Anders: "What to do? I think it would be a mistake to try to promote
merely optimism or technology will solve everything memes. Rather I
think we need to promote memes of ambition, willingness to take risk,
willingness to work at *making* the future. People feel much better
about things that are within their sphere of control, or even where
they feel they are doing something."

Right, but optimism has an important role to play within the
make-the-future message.
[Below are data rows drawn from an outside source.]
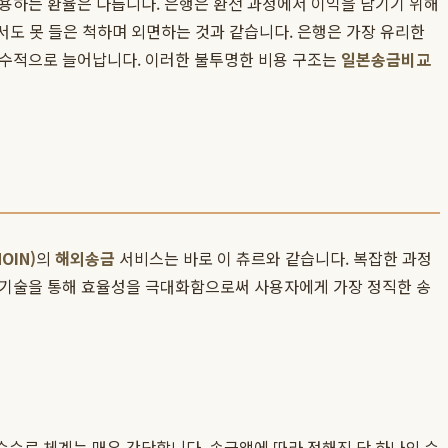
적용하는 환율은 다릅니다. 은행은 환전 과정에서 이익을 남기기 위해
서도 못 들은 척하며 외면하는 것과 같습니다. 은행은 가장 유리한
급수적으로 늘어납니다. 이러한 불투명한 비용 구조는
일본송금비교
OIN)
의
해외송금
서비스는 바로 이 츄르와 같습니다. 복잡한 과정
 기술을 통해 효율성을 극대화함으로써 사용자에게 가장 정직한 송
수수료 체계는 매우 간단합니다. 송금액에 따라 정해진 단 하나의 수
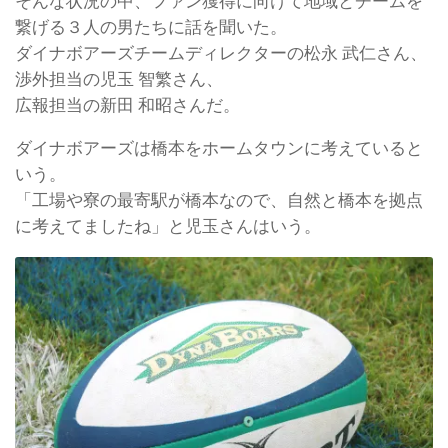
そんな状況の中、ファン獲得に向けて地域とチームを
繋げる３人の男たちに話を聞いた。
ダイナボアーズチームディレクターの松永 武仁さん、
渉外担当の児玉 智繁さん、
広報担当の新田 和昭さんだ。
ダイナボアーズは橋本をホームタウンに考えていると
いう。
「工場や寮の最寄駅が橋本なので、自然と橋本を拠点
に考えてましたね」と児玉さんはいう。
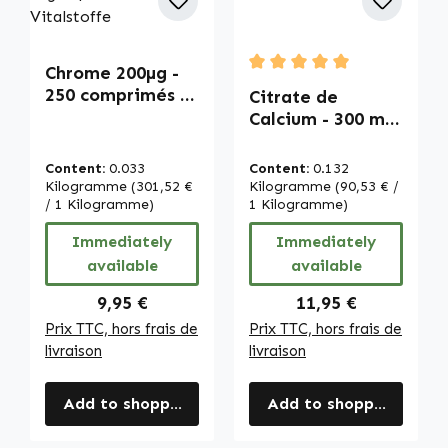
Chrome 200µg -
Average rating of 5 out of
250 comprimés -
Citrate de
facile à avaler -
Calcium - 300 mg
pour la glycémie
de Calcium - 90
et le
Comprimés - Pour
Content:
0.033
Content:
0.132
métabolisme des
les Os, les
Kilogramme
(301,52 €
Kilogramme
(90,53 € /
macronutriments
/ 1 Kilogramme)
Muscles, les
1 Kilogramme)
- vegan | Warnke
Dents et Plus
Immediately
Immediately
Vitalstoffe
Encore - végan |
available
available
Warnke
Vitalstoffe
Regular price:
Regular price:
9,95 €
11,95 €
Prix TTC, hors frais de
Prix TTC, hors frais de
livraison
livraison
Add to shopping cart
Add to shopping cart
Why should you "do something" if you are
persuaded that it will fail?

On Sun, Mar 10, 2013 at 10:24 PM, Peter E McAlpine <pemca at comcast.net> wrote:
> Naw, it's environmentalism crushing humanity in favor of "nature."
>
> -----Original Message-----
> From: extropy-chat-bounces at lists.extropy.org
> [mailto:extropy-chat-bounces at lists.extropy.org] On Behalf Of BillK
> Sent: Sunday, March 10, 2013 6:07 AM
> To: ExI chat list
> Subject: Re: [ExI] Is future progress moving to virtual reality?
>
> On Sun, Mar 10, 2013 at 5:23 AM, PJ Manney wrote:
>> Please don't extrapolate grand historical trends from BS.  The Walt
>> Disney Company doesn't change Tomorrowland because Disney's leaders
>> since Walt's death don't care about the future.  They can't see beyond
>> the next dividend payment schedule or stock price expectation.  They'd
>> rather do what their marketing departments say costs the least to
>> accomplish to change the rides just enough to both maintain safety and
>> create the slightest bit of novelty to encourage revisits.  This is
>> about a lack of vision and cheapness.  Not future trends.  Future
>> trends (and correcting them when they don't turn out quite as
>> expected) costs too much money.
>>
>>
>
> Agreed that Disney are trying to create what sells and appeals to the
> public.
>
> Surely that is an indicator of the direction that public interest is moving
> in?
> The general public like the retro 1950s science fiction view of the future.
>
> Whereas in the real world, man in space has disappeared since the moon
> shots. Transport is still cars, with some tuning of the power systems.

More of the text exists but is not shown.